The world’s pattern of goat keeping is very uneven. The animals play a major role in subsistence economies, where they provide useful products in return for a minimal investment of capital and labor. Thus, nonindustrial countries contain more than 90 percent of the half-billion goats in the world (FAO 1995). Goats adapt well to both dry and wet conditions and to tropical and midlatitude climates, and culture also helps to explain the importance the goat is accorded in the developing world. Islamic societies of the Middle East and North Africa have ennobled the goat as a source of food, and the Arab conquest of North Africa greatly expanded pastoralism as a way of life and the goat’s role in it. By contrast, the Romans in North Africa emphasized farming to a much greater extent. Yet the Islamic factor must also be weighed by the ability of the goat to thrive in a subhumid environment. Thus, for example, the rural folk of both Greece and Turkey have paid much attention to goat keeping. The summer drought of the Mediterranean climate has always made it difficult to supply the large amounts of better-quality fodder needed to sustain herds of cattle. Keeping goats as an alternative avoids this constraint.
Though only partly semiarid and Islamic, Nigeria has more goats - about 250 million - than any other country in Africa. No controlled breeding is practiced, and the typical herd comprised several different kinds, including dwarf goats, which stand less than 50 centimeters high (Epstein 1971). Goats constitute about half of the domestic grazing livestock in Nigeria and provide about one-quarter of the meat consumed in that country. Goat meat supplies protein, mostly to rural people, who also sell live animals in markets as a source of income. The animals generally fend for themselves, subsisting largely on browse discovered within a radius of their dwelling compound.
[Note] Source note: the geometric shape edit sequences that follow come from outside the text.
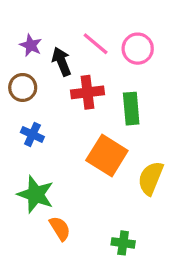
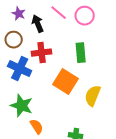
red cross: (87, 92) -> (42, 53), moved
blue cross: (32, 134) -> (20, 69), size x1.6

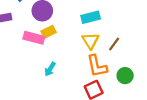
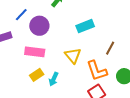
yellow rectangle: (49, 32) -> (37, 75), moved
yellow triangle: (91, 41) -> (73, 56), moved

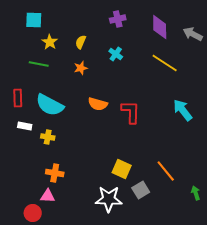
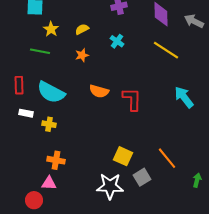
yellow semicircle: (81, 42) -> (82, 29), turned 40
green arrow: (196, 193) -> (197, 180), turned 32

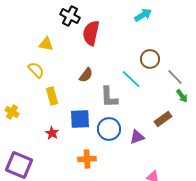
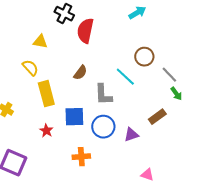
yellow rectangle: (52, 96) -> (46, 94), size x1.4

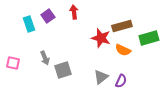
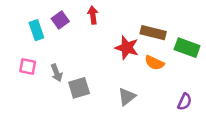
brown rectangle: (122, 26) -> (153, 33), turned 30
green rectangle: (149, 38) -> (187, 48), turned 36
pink square: (13, 63) -> (28, 67), moved
purple semicircle: (121, 81) -> (185, 102), moved

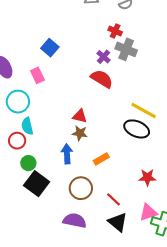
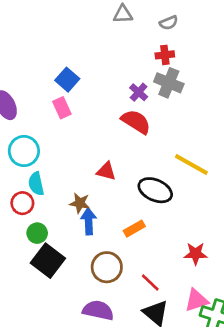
red cross: (115, 31) -> (165, 55), moved, turned -32
pink rectangle: (37, 75) -> (62, 108), moved
black ellipse: (137, 129) -> (155, 190), moved
brown star: (80, 133) -> (80, 203), moved

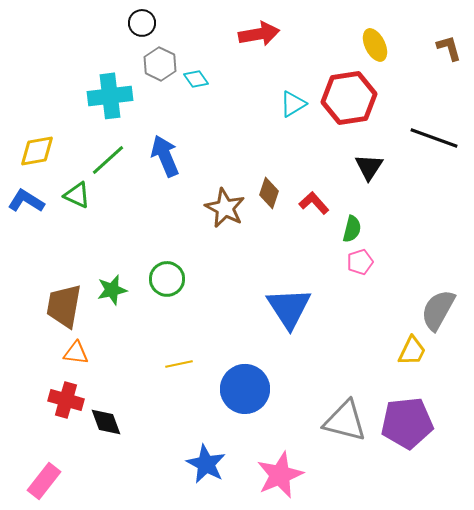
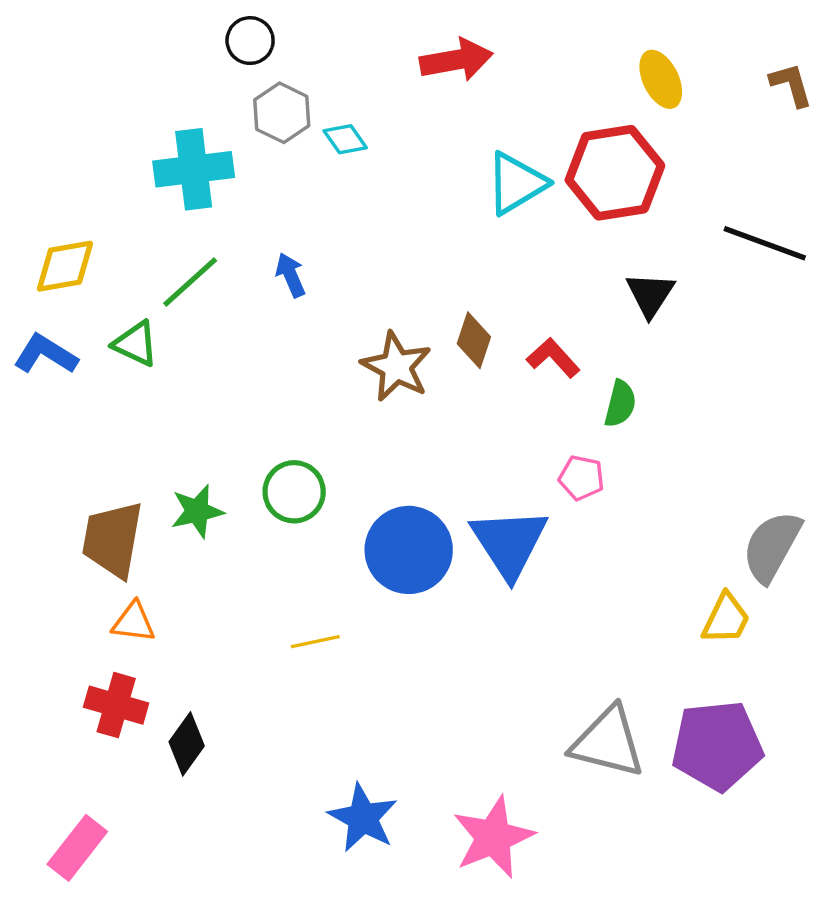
cyan triangle: (293, 104) -> (516, 183), size x1.4
blue arrow: (165, 156) -> (291, 275), size x0.6
pink pentagon: (360, 262) -> (581, 478), moved, turned 30
blue circle: (245, 389) -> (409, 550), moved
black diamond: (106, 422) -> (187, 744), turned 56

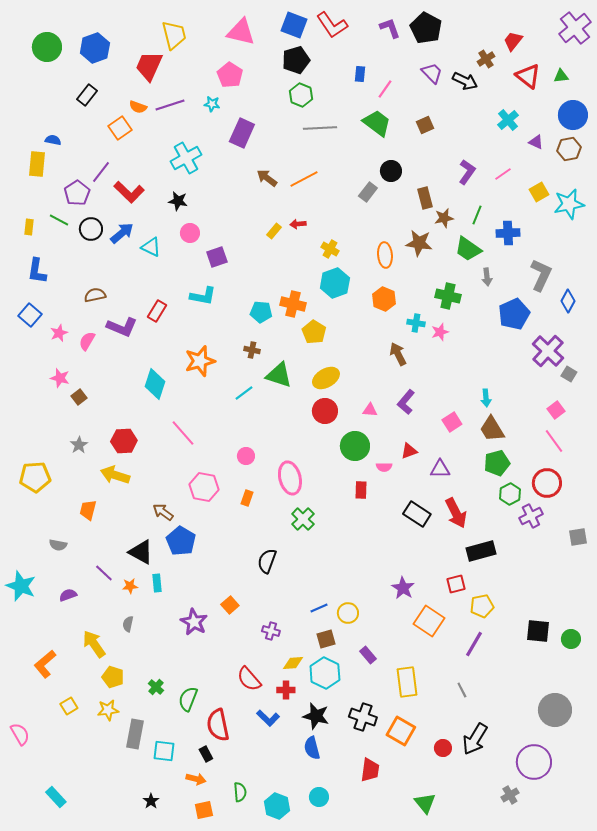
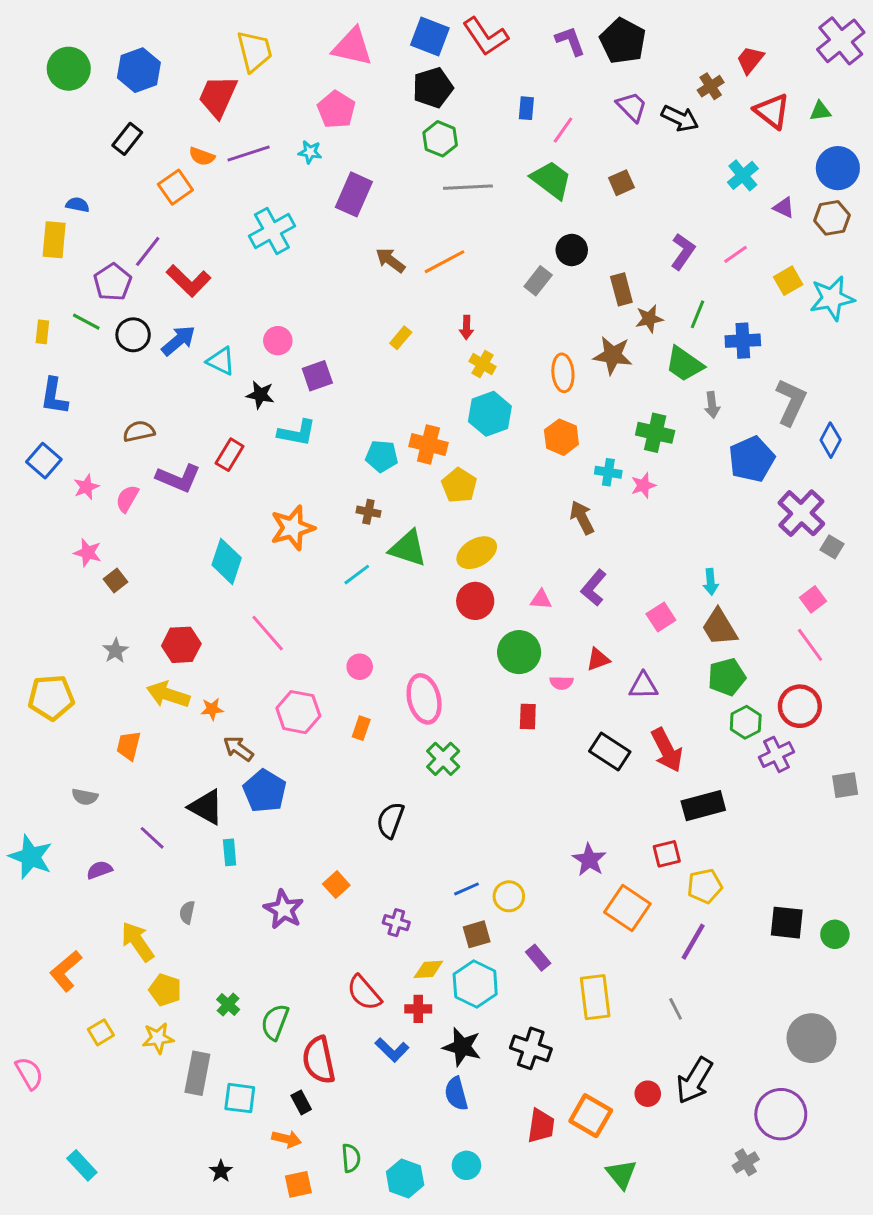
black star: (178, 201) -> (260, 395), moved
red arrow: (298, 224) -> (466, 327), moved, turned -84
orange star: (130, 586) -> (212, 709), moved
orange square: (401, 731) -> (591, 1116), moved

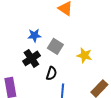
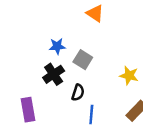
yellow star: (84, 55) -> (129, 75), moved

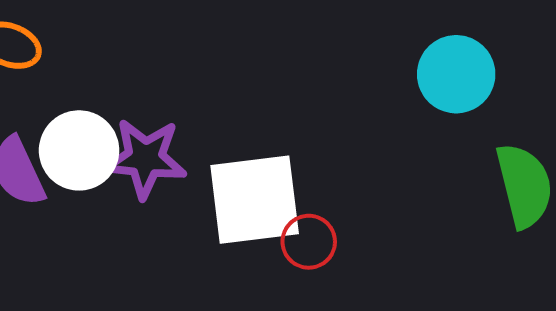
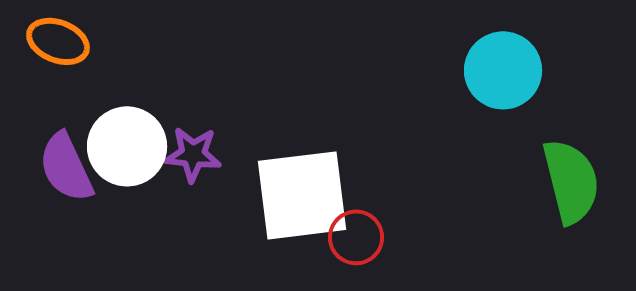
purple star: (145, 158) -> (193, 154), size x0.7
Sometimes they are fed vegetable waste from the kitchen, and their owners typically provide water. Night shelter within the compound protects them from predators and thieves. During the planting season, goats are often tethered to prevent crop destruction. Most of the animals have parasites, and their mortality rate from disease is high.
Goats are also part of the rural tradition in Mexico. Most of the 9 million goats there browse the sparsely vegetated slopes throughout the country. Poor Mexican farmers have long counted on their cabras as sources of animal protein and income. The criollo breed, which evolved from goats brought from Spain in the sixteenth century, is well adapted to the hot, dry landscape. However, it is low-yielding in edible products and is a carrier of brucellosis, a disease of domestic animals often transmitted to humans. Goat keeping in Mexico today has the reputation of a backward livestock activity, and environmentalists blame free-ranging animals for much of the erosion of the hill lands.